Bats submitted for rabies testing in Massachusetts, USA, 1985–2009. Black line indicates Eptesicus fuscus, red line indicates Myotis lucifugus, and blue line indicates other pooled bats.
The average annual number of bat submissions increased significantly from 103 during 1985–1991 to 302 during 1992–1998 and to 675 during 1999–2009 (p<0.0001) (). The average annual number of confirmed rabid bats increased from 7 to 19 to 28 for those periods, and the proportion of bats positive for rabies decreased from 6.9% (50/720) to 6.4% (135/2,113) to 4.2% (311/7,424). The proportion of rabid bats was significantly lower during 1999–2009 (p<0.05).
Rabies in bats in Massachusetts, USA, 1985–2009. Black line indicates number of bats submitted and red line indicates percentage of bats positive for rabies.
Among 961 testable bats submitted before RRV introduction, 76 (7.9%) were positive for rabies compared with 420 (4.9%) of 8,545 bats submitted after RRV introduction. No positive association was identified between RRV introduction and proportion of bats positive for rabies, even when adjusting for potential confounders such as bat species (big brown and little brown vs. other pooled species), reason for bat submission (human and pet exposure, human exposure only, and pet exposure only vs. undefined), and time of submission (1985–1991 and 1992–1998 vs. 1999–2009). Limited RRV strain typing results performed on 52 rabies-positive bats showed that all bats were infected with non-RRV (X. Wang et al., unpub. data).

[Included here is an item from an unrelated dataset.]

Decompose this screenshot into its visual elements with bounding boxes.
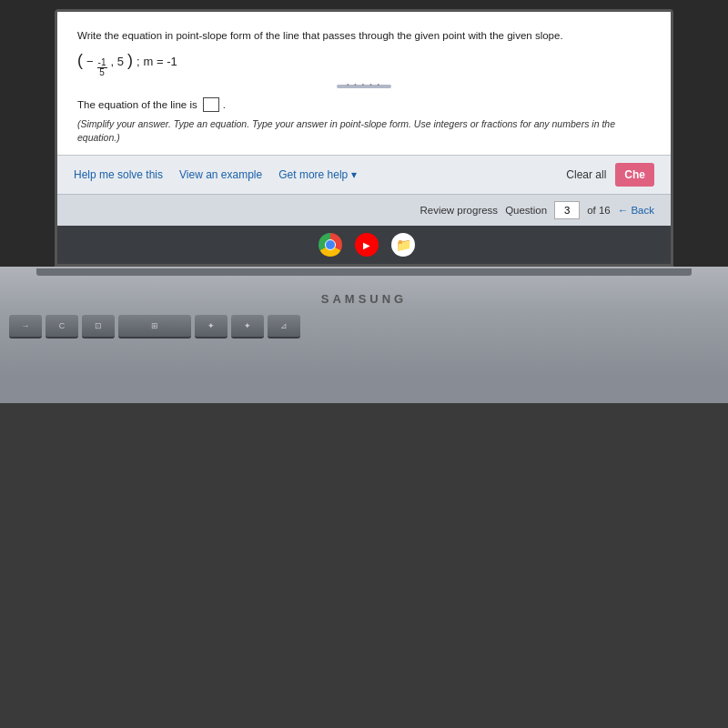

Before publication of the 1999 ACIP recommendations, the most common reason for testing bats was pet exposure only, which accounted for 50.3% of submissions during 1985–1991 and 43.5% during 1992–1998 (). After 1999, the most common reason for bat testing was human exposure, accounting for 72.0% of submissions during 1999–2009. Although the number of bat submissions because of human exposure increased with time, the rabies-positive proportion of these bats decreased from 10.3% (17/165) to 5.8% (51/885) to 3.8% (204/5,343) during the 3 periods. No significant differences in rabies positivity among bats submitted for different reasons were found during 1999–2009 ().
Reasons for bat submissions for rabies testing, Massachusetts, USA, 1985–2009
Characteristics of bats submitted for rabies testing, Massachusetts, USA, 1985–2009*
Clinical signs were reported for 2,291 (24%) of 9,537 bats submitted since 1992 (). The most common signs were death (1,206, 52.6%), disorientation (514, 22.4%), lethargy (358, 15.6%), or aggressiveness (275, 12.0%). Bats described as having aggression, ataxia, disorientation, or lethargy were significantly more likely to have rabies than were bats with no reported signs (p<0.05). Bats found dead were no more likely to have rabies than were bats reported alive before submission.